Make an exact copy of the records, omitting all images.

■ ■ ■ ■ ■

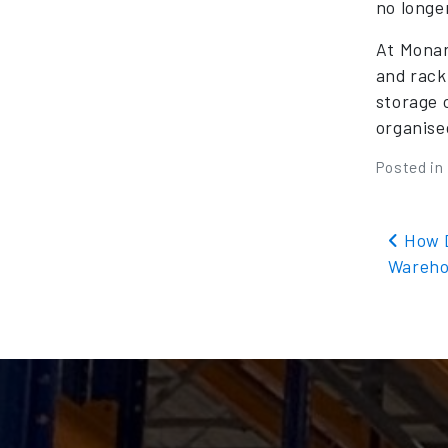
no longe
At Monar
and rack
storage 
organise
Posted in
Pos
How D
Wareho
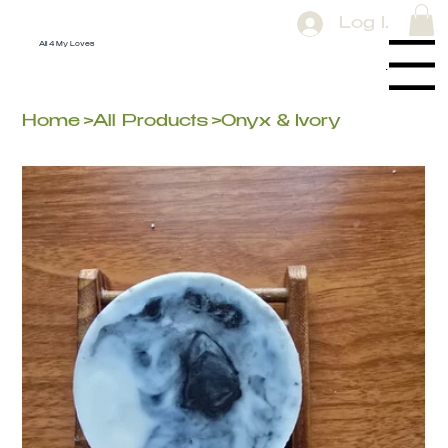
Log In
All 4 My Loves
Menu
Home
>
All Products
>
Onyx & Ivory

■ ■ ■ ■ ■

### Task solution:
no longe
At Monar
and rack
storage 
organise
Posted in
Pos
How D
Wareho
Log In
All 4 My Loves
Menu
Home
>
All Products
>
Onyx & Ivory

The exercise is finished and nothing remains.